Chiedo al Presidente di avere pazienza ancora per due minuti, se è possibile, per raccontarvi una piccola esperienza che abbiamo fatto in un piccolo Paese non europeo, la Svizzera, dove sono invecchiato. Qualche anno fa, nel 2002, le associazioni degli stranieri residenti in Svizzera si sono riunite pensando di fare una cosa semplice, parlare tra di loro (provenivamo da 56 nazionalità diverse in quel momento) e scrivere quella che abbiamo chiamato la Carta dell’integrazione, senza parlare con gli amici svizzeri. Ci chiedemmo se eravamo in grado, noi stranieri, di metterci d’accordo su alcuni valori con i quali, poi, avremmo potuto presentarci alla società Svizzera dicendo che su tali valori eravamo pronti ad integrarci. Abbiamo impiegato un anno e mezzo a scrivere quattro foglietti, Presidente, perché il problema è proprio quello: integrazione vuol dire che io, straniero, non arrivo in un deserto da conquistare ma in una società che ha i suoi valori, e per vivere so che dovrò rinunciare ad alcuni dei miei valori, ma quella società deve essere capace di accogliere anche il nuovo di cui io sono portatore.

Dunque, nessun buonismo; un rapporto chiaro e trasparente, alla pari, tra cittadini che hanno un destino comune: costruire una società migliore di quella in cui viviamo oggi.

La parola «integrazione» ci richiama alle nostre politiche, alla realpolitik.

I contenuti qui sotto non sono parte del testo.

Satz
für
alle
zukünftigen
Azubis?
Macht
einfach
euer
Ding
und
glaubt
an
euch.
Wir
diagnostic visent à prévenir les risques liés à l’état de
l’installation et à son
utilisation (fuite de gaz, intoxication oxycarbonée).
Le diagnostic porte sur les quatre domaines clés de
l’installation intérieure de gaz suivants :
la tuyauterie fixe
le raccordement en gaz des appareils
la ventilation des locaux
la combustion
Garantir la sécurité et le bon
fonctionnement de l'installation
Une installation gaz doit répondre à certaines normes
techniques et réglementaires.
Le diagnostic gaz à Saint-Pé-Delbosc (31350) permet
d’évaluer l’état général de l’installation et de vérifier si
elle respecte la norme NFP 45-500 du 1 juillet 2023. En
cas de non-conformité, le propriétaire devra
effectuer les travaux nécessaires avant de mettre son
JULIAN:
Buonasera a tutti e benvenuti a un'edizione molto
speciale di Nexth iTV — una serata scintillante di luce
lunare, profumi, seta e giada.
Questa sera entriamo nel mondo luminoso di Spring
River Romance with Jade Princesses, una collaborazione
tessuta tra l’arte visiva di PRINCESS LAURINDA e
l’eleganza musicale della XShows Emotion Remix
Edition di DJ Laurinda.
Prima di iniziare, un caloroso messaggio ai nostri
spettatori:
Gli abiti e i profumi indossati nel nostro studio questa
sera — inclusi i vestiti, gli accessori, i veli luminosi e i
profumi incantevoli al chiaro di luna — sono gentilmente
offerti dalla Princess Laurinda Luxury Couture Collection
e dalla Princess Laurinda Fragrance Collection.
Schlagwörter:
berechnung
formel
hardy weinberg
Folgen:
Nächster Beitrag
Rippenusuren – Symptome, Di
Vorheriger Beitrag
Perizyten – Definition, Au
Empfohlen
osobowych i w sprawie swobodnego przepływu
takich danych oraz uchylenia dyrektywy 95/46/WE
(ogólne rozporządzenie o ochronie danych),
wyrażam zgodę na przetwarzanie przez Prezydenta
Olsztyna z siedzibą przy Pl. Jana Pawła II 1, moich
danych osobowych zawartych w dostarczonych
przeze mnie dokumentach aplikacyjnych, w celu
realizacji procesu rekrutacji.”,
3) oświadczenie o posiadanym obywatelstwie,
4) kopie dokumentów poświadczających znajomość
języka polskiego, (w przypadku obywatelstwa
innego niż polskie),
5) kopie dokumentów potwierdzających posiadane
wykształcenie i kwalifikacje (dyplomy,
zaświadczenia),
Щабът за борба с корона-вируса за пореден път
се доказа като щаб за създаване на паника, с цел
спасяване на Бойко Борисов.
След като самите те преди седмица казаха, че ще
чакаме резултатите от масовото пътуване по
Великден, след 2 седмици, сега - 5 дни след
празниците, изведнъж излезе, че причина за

Io, che non sono della famiglia politica della cancelliera tedesca Merkel, non posso tuttavia non esprimere grande rispetto per la sua reazione al voto di domenica in Germania. Nonostante gli esiti del voto, la signora Merkel continua a ribadire che la politica giusta sull’immigrazione è quella che propone lei. Ne pagherà i costi, ma la porterà avanti. Dunque, ci richiama anche a questo, ad una vera politica di cooperazione allo sviluppo. E la politica di cooperazione allo sviluppo non può essere determinata dagli interessi delle nostre organizzazioni o aziende, che per decenni ha sempre ragionato nell’ottica di investire un euro purché ne tornino due in cassa. Non è questa la vera politica di cooperazione allo sviluppo.

Questa discussione ci deve servire ad aprire un dibattito più ampio. Credo che oggi, con questo disegno di legge, perlomeno il nostro dovere morale lo abbiamo assolto. (Applausi dai Gruppi PD e Aut (SVP, UV, PATT, UPT)-PSI-MAIE e del senatore Uras).